— Что вы тут горло дерете! базар, что ли, здесь! — крикнул я, подходя к одной кучке.

— А не базар нѐшто! — отвечал мне один голос.

Я смутился, ибо сообразил, что и в самом деле стою на базаре.

— А знаете ли вы, мужичье проклятое, что у нас нынче ночью на всю губернию несчастье случилось?

Мужики глядели на меня с недоумением.

— Знаете ли вы, что его превосходительство, Анфима Евстратича, от должности уволили?

— О! де…

Но не успел дерзкий договорить, как уже рука моя исполняла свою обязанность.

— Да ведь поди новый на место его будет! новый будет! — кричал провинившийся.

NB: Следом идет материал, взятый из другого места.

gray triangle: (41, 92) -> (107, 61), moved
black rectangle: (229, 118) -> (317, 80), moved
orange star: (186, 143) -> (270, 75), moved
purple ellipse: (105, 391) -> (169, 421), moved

Сначала я не слыхал его объяснения и продолжал делать свое дело; но, признаюсь, когда слова «новый будет! новый будет!» явственно коснулись моего слуха, то рука моя невольно опустилась. И в самом деле, рассудил я, если нет старого, то это значит, что есть новый — и ничего больше! Из-за чего же тут меняться воздуху! из-за чего предметам, уже установившимся и, могу сказать, вросшим в землю, перескакивать с места на место! Вчерашняя смерть не содержит ли в себе зерна сегодняшнего возрождения? Вчерашнее помрачение не вознаграждается ли сегодняшним просветлением? Одним словом, я вынужден был дать гривенник напрасно обиженному мной поселянину и, успокоивши себя разными солидными размышлениями, отправился с визитом к закатившейся нашей звезде.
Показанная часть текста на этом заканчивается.